33

So I have these conditions:

A = 0 to 10 OR 40 to 60

B = 20 to 50

and I have this code:

area1 = N.where((A>0) & (A<10)),1,0)
area2 = N.where((B>20) & (B<50)),1,0)

My question is: how do I do 'OR' condition in numpy?

Community
  • 1
  • 1
rudster
  • 1,327
  • 4
  • 14
  • 16

2 Answers2

49

If numpy overloads & for boolean and you can safely assume that | is boolean or.
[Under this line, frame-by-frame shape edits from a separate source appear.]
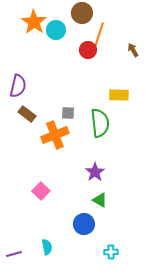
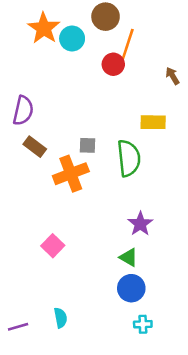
brown arrow: (133, 50) -> (172, 76), moved
purple star: (95, 172) -> (140, 224), moved
blue circle: (84, 224) -> (131, 288), moved

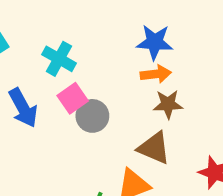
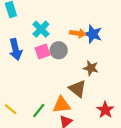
orange arrow: (156, 74) -> (78, 33), moved
gray circle: (92, 116) -> (59, 50), moved

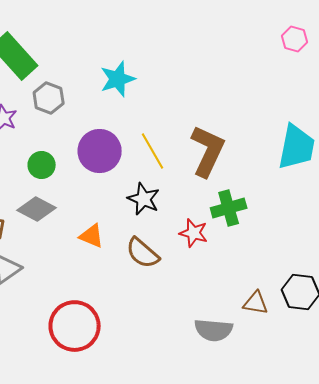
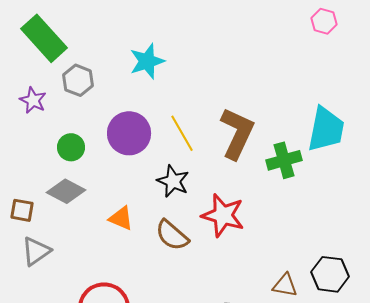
green cross: (229, 208) -> (284, 160), moved
red star: (194, 233) -> (223, 215), size x1.5

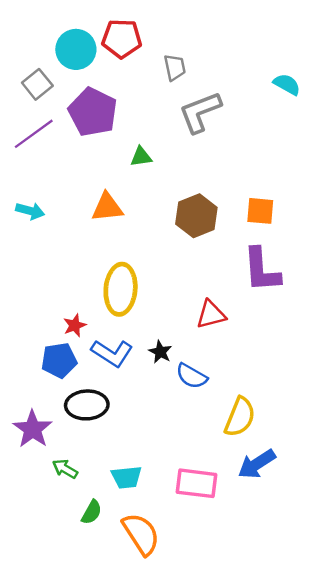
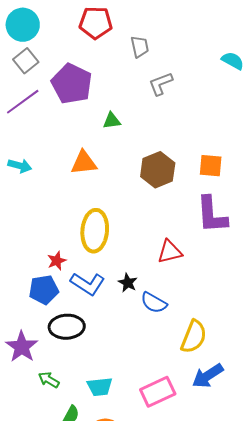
cyan circle: (76, 49) -> (23, 25), moved
gray L-shape: (200, 112) -> (161, 84), size x0.7
pink rectangle: (196, 483) -> (158, 392), turned -32

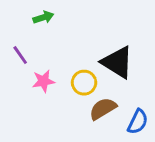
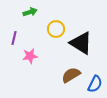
purple line: (20, 55) -> (14, 38), turned 48
yellow circle: (84, 83) -> (56, 29), moved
area1 = N.where(((A>0) & (A<10)) | ((A>40) & (A<60))),1,0)
ThiefMaster
  • 310,957
  • 84
  • 592
  • 636
  • 1
    I think that `&` is bitwise and...which (in this case) is irrelevant since (A>0) is an array of `True`/`False` (i.e. `1`s and `0`s) – mgilson Apr 30 '12 at 00:31
  • 2
    One gotcha is to not forget to put the inequalities in parentheses because of their lower operation priority. – Roman Shapovalov Apr 04 '17 at 17:21
32

There's numpy.logical_or

http://docs.scipy.org/doc/numpy/reference/generated/numpy.logical_or.html

numpy logical_and and logical_or are the ufuncs that you want (I think)
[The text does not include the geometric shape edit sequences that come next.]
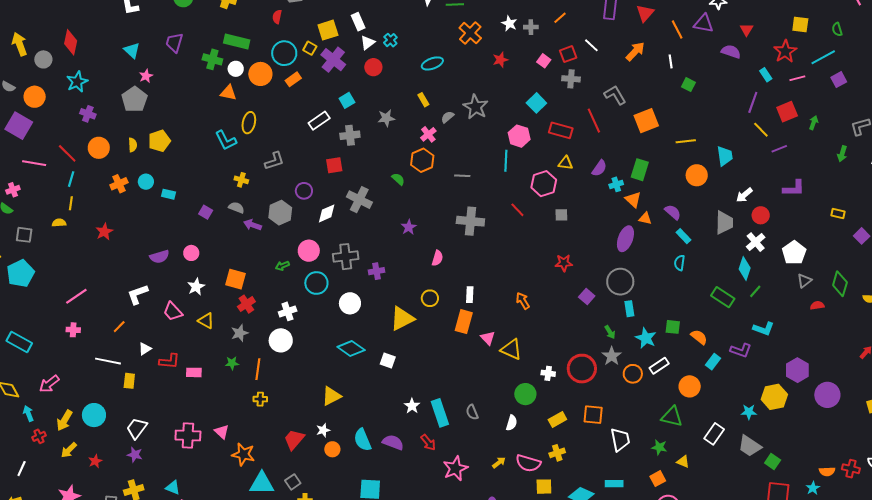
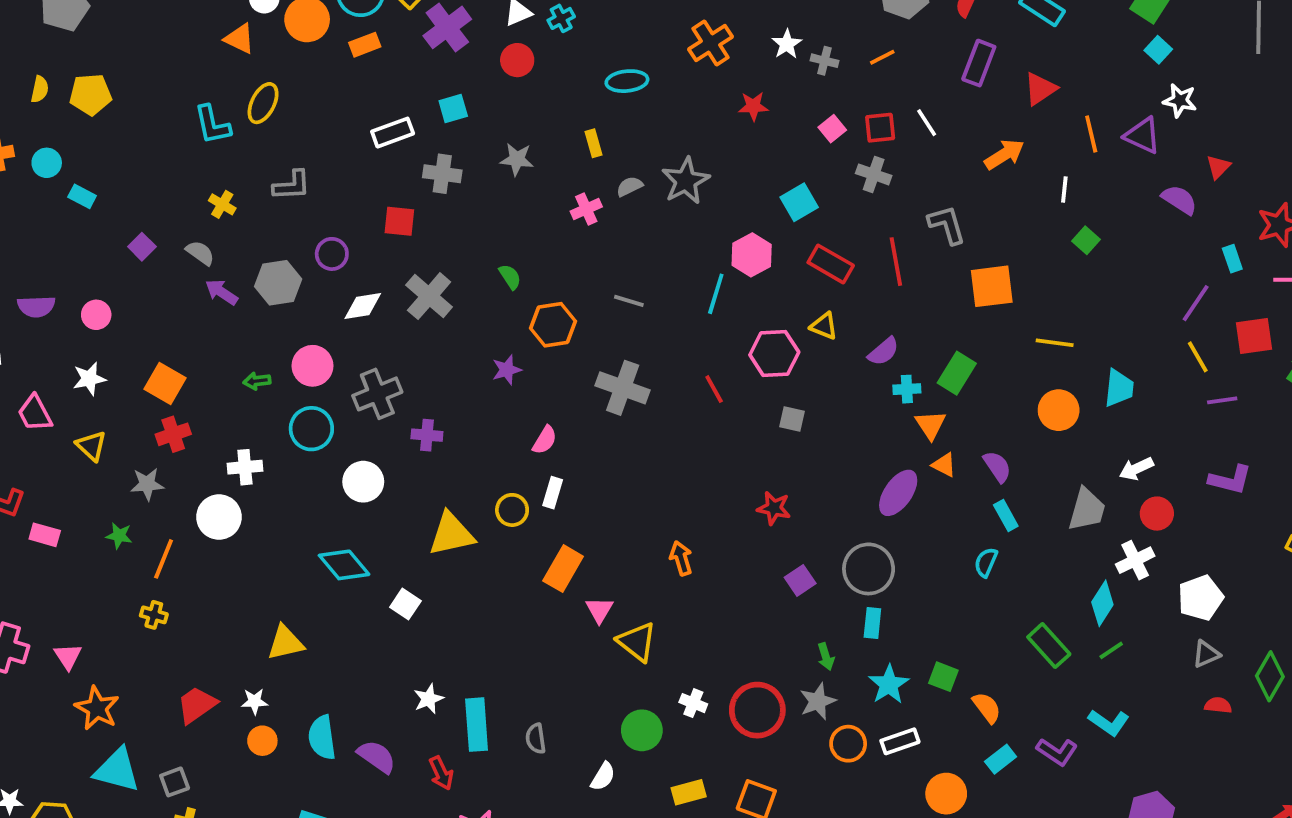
orange hexagon: (422, 160) -> (553, 325), moved
gray cross: (346, 257) -> (377, 394), turned -30
white rectangle: (470, 295) -> (553, 493), moved

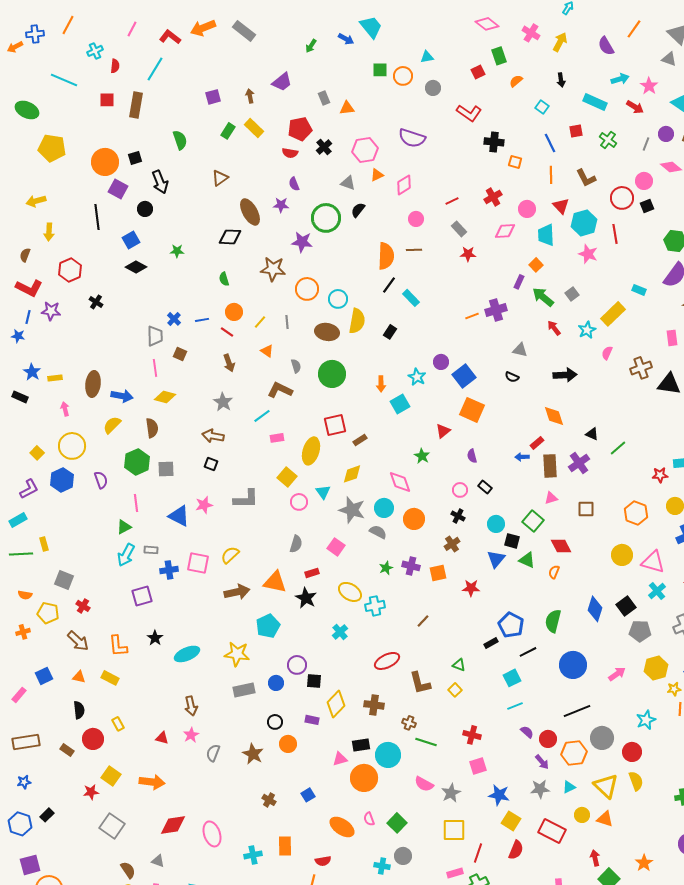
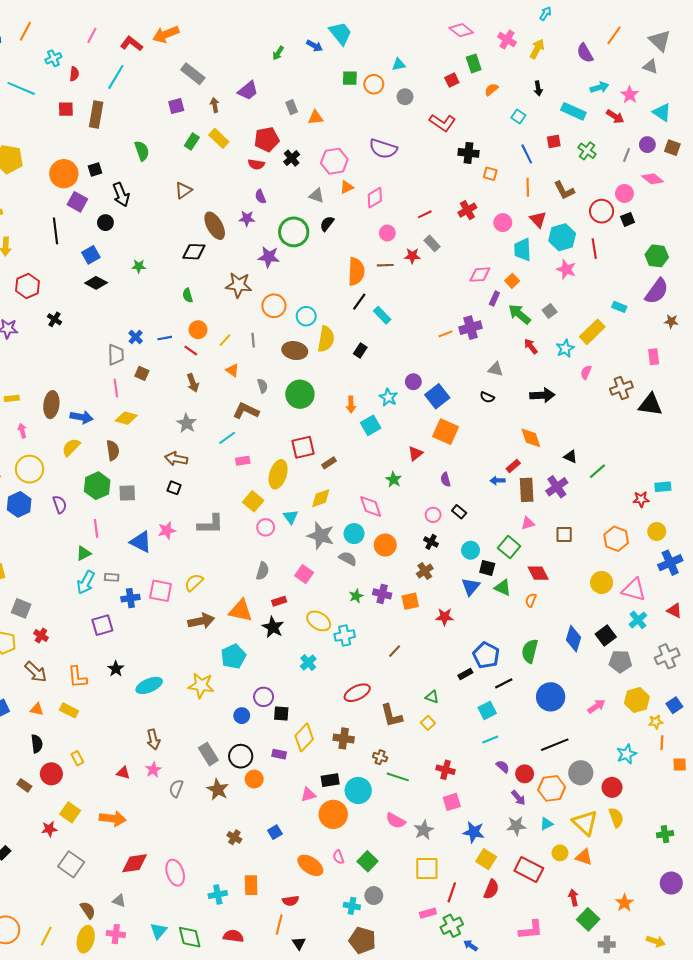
gray rectangle: (244, 31) -> (193, 74), moved
pink diamond: (505, 231) -> (480, 275), moved
red star: (468, 254) -> (412, 256), moved
gray rectangle: (244, 690) -> (208, 754), moved, turned 70
black circle: (275, 722) -> (241, 756), size x1.5

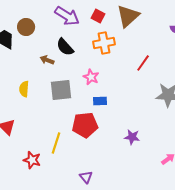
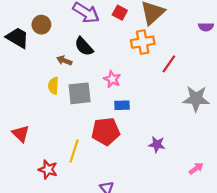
orange cross: (104, 43) -> (143, 42), moved
yellow semicircle: (24, 89) -> (53, 86), moved

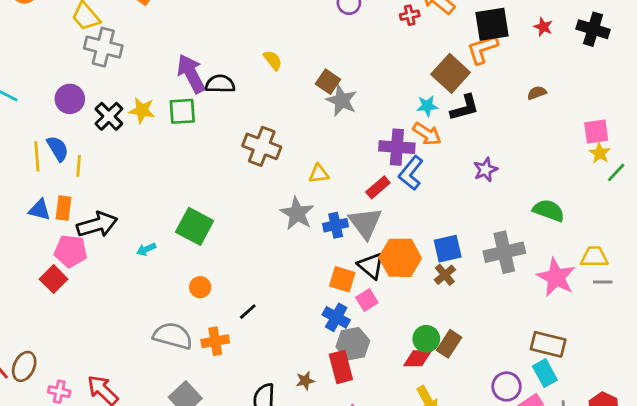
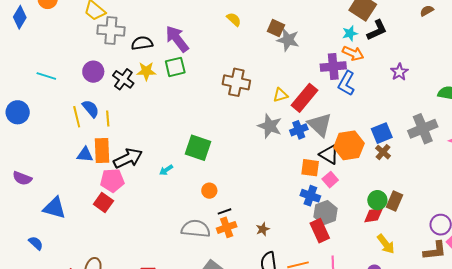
black semicircle: (220, 84) -> (142, 43), moved
red rectangle: (378, 187) -> (305, 98), moved, size x1.6
orange rectangle: (63, 208) -> (102, 151), size x1.4
black line: (248, 312) -> (225, 211), moved, turned 32
brown star: (305, 381) -> (263, 229), moved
Note that & is not logical and, it is bitwise and. This still works for you because (a>10) returns a logical array (e.g. 1's and 0's) as does your second condition. So, in this case, "logical and" and "bitwise and" are equivalent (same with logical and bitwise or). But in other cases, the bitwise operations may yield surprising results (mostly because python's & and | operators have lower precedence than expected in these contexts).

mgilson
  • 300,191
  • 65
  • 633
  • 696